[WHAT YOU SHOULD DO]:
Write each record again exactly as it stands.

(Data excerpts)
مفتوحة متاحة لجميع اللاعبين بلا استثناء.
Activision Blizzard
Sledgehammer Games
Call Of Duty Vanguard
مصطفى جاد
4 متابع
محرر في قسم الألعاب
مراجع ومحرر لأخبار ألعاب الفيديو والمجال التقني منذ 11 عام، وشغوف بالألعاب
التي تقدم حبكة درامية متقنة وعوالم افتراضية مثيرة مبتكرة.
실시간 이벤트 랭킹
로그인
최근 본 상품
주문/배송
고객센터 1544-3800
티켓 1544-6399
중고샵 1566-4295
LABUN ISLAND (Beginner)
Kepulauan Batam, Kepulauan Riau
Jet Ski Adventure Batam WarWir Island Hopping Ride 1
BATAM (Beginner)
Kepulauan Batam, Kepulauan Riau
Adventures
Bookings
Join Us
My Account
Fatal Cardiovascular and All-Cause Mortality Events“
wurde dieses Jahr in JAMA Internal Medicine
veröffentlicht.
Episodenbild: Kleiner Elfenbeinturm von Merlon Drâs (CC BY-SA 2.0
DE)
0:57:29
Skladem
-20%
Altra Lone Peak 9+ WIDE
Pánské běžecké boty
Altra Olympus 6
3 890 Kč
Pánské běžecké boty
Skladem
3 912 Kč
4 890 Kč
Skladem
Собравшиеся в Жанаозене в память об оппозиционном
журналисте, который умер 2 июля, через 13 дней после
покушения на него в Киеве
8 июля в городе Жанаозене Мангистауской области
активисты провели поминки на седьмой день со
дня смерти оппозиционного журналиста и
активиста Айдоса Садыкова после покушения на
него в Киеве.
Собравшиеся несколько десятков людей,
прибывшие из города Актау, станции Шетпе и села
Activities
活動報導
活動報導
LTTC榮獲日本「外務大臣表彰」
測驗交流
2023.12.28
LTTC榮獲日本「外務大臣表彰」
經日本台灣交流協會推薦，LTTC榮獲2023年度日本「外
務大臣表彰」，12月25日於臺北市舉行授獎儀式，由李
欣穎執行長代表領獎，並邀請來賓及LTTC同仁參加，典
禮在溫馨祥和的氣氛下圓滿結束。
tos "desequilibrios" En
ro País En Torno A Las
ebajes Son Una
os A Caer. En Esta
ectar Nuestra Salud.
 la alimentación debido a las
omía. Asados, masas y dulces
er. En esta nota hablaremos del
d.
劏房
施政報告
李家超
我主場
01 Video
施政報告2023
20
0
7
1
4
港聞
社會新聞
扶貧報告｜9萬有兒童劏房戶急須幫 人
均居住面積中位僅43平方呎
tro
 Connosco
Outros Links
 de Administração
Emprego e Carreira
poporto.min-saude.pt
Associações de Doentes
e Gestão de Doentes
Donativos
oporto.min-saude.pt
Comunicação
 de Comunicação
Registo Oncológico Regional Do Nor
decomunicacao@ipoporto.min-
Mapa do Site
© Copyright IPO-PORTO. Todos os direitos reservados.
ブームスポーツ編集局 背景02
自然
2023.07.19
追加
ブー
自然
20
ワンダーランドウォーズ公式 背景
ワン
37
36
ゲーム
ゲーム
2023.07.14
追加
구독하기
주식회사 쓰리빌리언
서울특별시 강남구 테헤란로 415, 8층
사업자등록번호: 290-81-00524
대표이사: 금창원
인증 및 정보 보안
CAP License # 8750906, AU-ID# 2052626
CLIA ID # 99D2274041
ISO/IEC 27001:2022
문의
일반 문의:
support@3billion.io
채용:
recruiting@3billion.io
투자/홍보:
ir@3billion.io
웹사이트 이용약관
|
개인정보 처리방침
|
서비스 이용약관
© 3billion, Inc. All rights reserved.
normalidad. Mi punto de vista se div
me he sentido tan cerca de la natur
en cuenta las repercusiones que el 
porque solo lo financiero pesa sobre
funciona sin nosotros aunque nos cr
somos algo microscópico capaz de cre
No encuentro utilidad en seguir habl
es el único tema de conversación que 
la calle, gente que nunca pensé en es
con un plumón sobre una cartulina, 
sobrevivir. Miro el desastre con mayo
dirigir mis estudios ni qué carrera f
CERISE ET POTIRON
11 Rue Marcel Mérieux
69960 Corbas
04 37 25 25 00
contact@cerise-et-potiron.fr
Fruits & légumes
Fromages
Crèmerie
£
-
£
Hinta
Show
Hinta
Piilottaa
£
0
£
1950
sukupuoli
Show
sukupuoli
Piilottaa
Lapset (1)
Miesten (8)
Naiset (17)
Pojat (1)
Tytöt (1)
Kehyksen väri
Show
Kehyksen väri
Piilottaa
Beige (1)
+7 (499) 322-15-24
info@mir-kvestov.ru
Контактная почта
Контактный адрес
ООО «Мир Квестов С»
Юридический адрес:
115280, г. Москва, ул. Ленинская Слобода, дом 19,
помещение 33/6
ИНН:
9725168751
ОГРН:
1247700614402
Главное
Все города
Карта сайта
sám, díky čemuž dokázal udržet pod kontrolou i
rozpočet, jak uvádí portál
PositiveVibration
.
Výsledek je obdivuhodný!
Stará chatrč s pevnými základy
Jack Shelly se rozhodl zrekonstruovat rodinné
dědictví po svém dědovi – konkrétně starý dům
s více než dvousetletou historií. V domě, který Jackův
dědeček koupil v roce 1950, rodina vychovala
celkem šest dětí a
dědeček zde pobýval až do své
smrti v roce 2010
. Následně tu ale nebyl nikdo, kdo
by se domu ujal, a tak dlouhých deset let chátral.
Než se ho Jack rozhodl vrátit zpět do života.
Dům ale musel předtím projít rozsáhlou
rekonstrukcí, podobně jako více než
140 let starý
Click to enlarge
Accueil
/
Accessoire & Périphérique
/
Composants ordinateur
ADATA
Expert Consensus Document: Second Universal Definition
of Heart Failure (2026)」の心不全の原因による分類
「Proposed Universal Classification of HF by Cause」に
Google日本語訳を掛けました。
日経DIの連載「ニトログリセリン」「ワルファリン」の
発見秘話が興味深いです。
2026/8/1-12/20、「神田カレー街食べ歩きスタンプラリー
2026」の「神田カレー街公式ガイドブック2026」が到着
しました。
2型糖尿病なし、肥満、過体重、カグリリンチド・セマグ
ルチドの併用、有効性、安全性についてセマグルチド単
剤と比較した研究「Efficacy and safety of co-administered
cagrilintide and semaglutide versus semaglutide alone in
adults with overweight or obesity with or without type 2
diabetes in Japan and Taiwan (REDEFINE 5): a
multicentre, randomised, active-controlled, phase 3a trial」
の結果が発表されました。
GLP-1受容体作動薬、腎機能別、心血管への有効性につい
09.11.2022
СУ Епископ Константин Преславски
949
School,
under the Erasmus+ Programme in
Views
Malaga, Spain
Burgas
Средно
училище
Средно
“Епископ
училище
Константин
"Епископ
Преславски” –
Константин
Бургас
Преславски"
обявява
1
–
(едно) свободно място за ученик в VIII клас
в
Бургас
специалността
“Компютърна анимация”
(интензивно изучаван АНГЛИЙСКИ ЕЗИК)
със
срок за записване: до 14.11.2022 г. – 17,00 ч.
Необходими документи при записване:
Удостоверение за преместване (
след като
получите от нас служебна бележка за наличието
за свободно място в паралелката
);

[OUTPUT OF THE TASK]:
مفتوحة متاحة لجميع اللاعبين بلا استثناء.
Activision Blizzard
Sledgehammer Games
Call Of Duty Vanguard
مصطفى جاد
4 متابع
محرر في قسم الألعاب
مراجع ومحرر لأخبار ألعاب الفيديو والمجال التقني منذ 11 عام، وشغوف بالألعاب
التي تقدم حبكة درامية متقنة وعوالم افتراضية مثيرة مبتكرة.
실시간 이벤트 랭킹
로그인
최근 본 상품
주문/배송
고객센터 1544-3800
티켓 1544-6399
중고샵 1566-4295
LABUN ISLAND (Beginner)
Kepulauan Batam, Kepulauan Riau
Jet Ski Adventure Batam WarWir Island Hopping Ride 1
BATAM (Beginner)
Kepulauan Batam, Kepulauan Riau
Adventures
Bookings
Join Us
My Account
Fatal Cardiovascular and All-Cause Mortality Events“
wurde dieses Jahr in JAMA Internal Medicine
veröffentlicht.
Episodenbild: Kleiner Elfenbeinturm von Merlon Drâs (CC BY-SA 2.0
DE)
0:57:29
Skladem
-20%
Altra Lone Peak 9+ WIDE
Pánské běžecké boty
Altra Olympus 6
3 890 Kč
Pánské běžecké boty
Skladem
3 912 Kč
4 890 Kč
Skladem
Собравшиеся в Жанаозене в память об оппозиционном
журналисте, который умер 2 июля, через 13 дней после
покушения на него в Киеве
8 июля в городе Жанаозене Мангистауской области
активисты провели поминки на седьмой день со
дня смерти оппозиционного журналиста и
активиста Айдоса Садыкова после покушения на
него в Киеве.
Собравшиеся несколько десятков людей,
прибывшие из города Актау, станции Шетпе и села
Activities
活動報導
活動報導
LTTC榮獲日本「外務大臣表彰」
測驗交流
2023.12.28
LTTC榮獲日本「外務大臣表彰」
經日本台灣交流協會推薦，LTTC榮獲2023年度日本「外
務大臣表彰」，12月25日於臺北市舉行授獎儀式，由李
欣穎執行長代表領獎，並邀請來賓及LTTC同仁參加，典
禮在溫馨祥和的氣氛下圓滿結束。
tos "desequilibrios" En
ro País En Torno A Las
ebajes Son Una
os A Caer. En Esta
ectar Nuestra Salud.
 la alimentación debido a las
omía. Asados, masas y dulces
er. En esta nota hablaremos del
d.
劏房
施政報告
李家超
我主場
01 Video
施政報告2023
20
0
7
1
4
港聞
社會新聞
扶貧報告｜9萬有兒童劏房戶急須幫 人
均居住面積中位僅43平方呎
tro
 Connosco
Outros Links
 de Administração
Emprego e Carreira
poporto.min-saude.pt
Associações de Doentes
e Gestão de Doentes
Donativos
oporto.min-saude.pt
Comunicação
 de Comunicação
Registo Oncológico Regional Do Nor
decomunicacao@ipoporto.min-
Mapa do Site
© Copyright IPO-PORTO. Todos os direitos reservados.
ブームスポーツ編集局 背景02
自然
2023.07.19
追加
ブー
自然
20
ワンダーランドウォーズ公式 背景
ワン
37
36
ゲーム
ゲーム
2023.07.14
追加
구독하기
주식회사 쓰리빌리언
서울특별시 강남구 테헤란로 415, 8층
사업자등록번호: 290-81-00524
대표이사: 금창원
인증 및 정보 보안
CAP License # 8750906, AU-ID# 2052626
CLIA ID # 99D2274041
ISO/IEC 27001:2022
문의
일반 문의:
support@3billion.io
채용:
recruiting@3billion.io
투자/홍보:
ir@3billion.io
웹사이트 이용약관
|
개인정보 처리방침
|
서비스 이용약관
© 3billion, Inc. All rights reserved.
normalidad. Mi punto de vista se div
me he sentido tan cerca de la natur
en cuenta las repercusiones que el 
porque solo lo financiero pesa sobre
funciona sin nosotros aunque nos cr
somos algo microscópico capaz de cre
No encuentro utilidad en seguir habl
es el único tema de conversación que 
la calle, gente que nunca pensé en es
con un plumón sobre una cartulina, 
sobrevivir. Miro el desastre con mayo
dirigir mis estudios ni qué carrera f
CERISE ET POTIRON
11 Rue Marcel Mérieux
69960 Corbas
04 37 25 25 00
contact@cerise-et-potiron.fr
Fruits & légumes
Fromages
Crèmerie
£
-
£
Hinta
Show
Hinta
Piilottaa
£
0
£
1950
sukupuoli
Show
sukupuoli
Piilottaa
Lapset (1)
Miesten (8)
Naiset (17)
Pojat (1)
Tytöt (1)
Kehyksen väri
Show
Kehyksen väri
Piilottaa
Beige (1)
+7 (499) 322-15-24
info@mir-kvestov.ru
Контактная почта
Контактный адрес
ООО «Мир Квестов С»
Юридический адрес:
115280, г. Москва, ул. Ленинская Слобода, дом 19,
помещение 33/6
ИНН:
9725168751
ОГРН:
1247700614402
Главное
Все города
Карта сайта
sám, díky čemuž dokázal udržet pod kontrolou i
rozpočet, jak uvádí portál
PositiveVibration
.
Výsledek je obdivuhodný!
Stará chatrč s pevnými základy
Jack Shelly se rozhodl zrekonstruovat rodinné
dědictví po svém dědovi – konkrétně starý dům
s více než dvousetletou historií. V domě, který Jackův
dědeček koupil v roce 1950, rodina vychovala
celkem šest dětí a
dědeček zde pobýval až do své
smrti v roce 2010
. Následně tu ale nebyl nikdo, kdo
by se domu ujal, a tak dlouhých deset let chátral.
Než se ho Jack rozhodl vrátit zpět do života.
Dům ale musel předtím projít rozsáhlou
rekonstrukcí, podobně jako více než
140 let starý
Click to enlarge
Accueil
/
Accessoire & Périphérique
/
Composants ordinateur
ADATA
Expert Consensus Document: Second Universal Definition
of Heart Failure (2026)」の心不全の原因による分類
「Proposed Universal Classification of HF by Cause」に
Google日本語訳を掛けました。
日経DIの連載「ニトログリセリン」「ワルファリン」の
発見秘話が興味深いです。
2026/8/1-12/20、「神田カレー街食べ歩きスタンプラリー
2026」の「神田カレー街公式ガイドブック2026」が到着
しました。
2型糖尿病なし、肥満、過体重、カグリリンチド・セマグ
ルチドの併用、有効性、安全性についてセマグルチド単
剤と比較した研究「Efficacy and safety of co-administered
cagrilintide and semaglutide versus semaglutide alone in
adults with overweight or obesity with or without type 2
diabetes in Japan and Taiwan (REDEFINE 5): a
multicentre, randomised, active-controlled, phase 3a trial」
の結果が発表されました。
GLP-1受容体作動薬、腎機能別、心血管への有効性につい
09.11.2022
СУ Епископ Константин Преславски
949
School,
under the Erasmus+ Programme in
Views
Malaga, Spain
Burgas
Средно
училище
Средно
“Епископ
училище
Константин
"Епископ
Преславски” –
Константин
Бургас
Преславски"
обявява
1
–
(едно) свободно място за ученик в VIII клас
в
Бургас
специалността
“Компютърна анимация”
(интензивно изучаван АНГЛИЙСКИ ЕЗИК)
със
срок за записване: до 14.11.2022 г. – 17,00 ч.
Необходими документи при записване:
Удостоверение за преместване (
след като
получите от нас служебна бележка за наличието
за свободно място в паралелката
);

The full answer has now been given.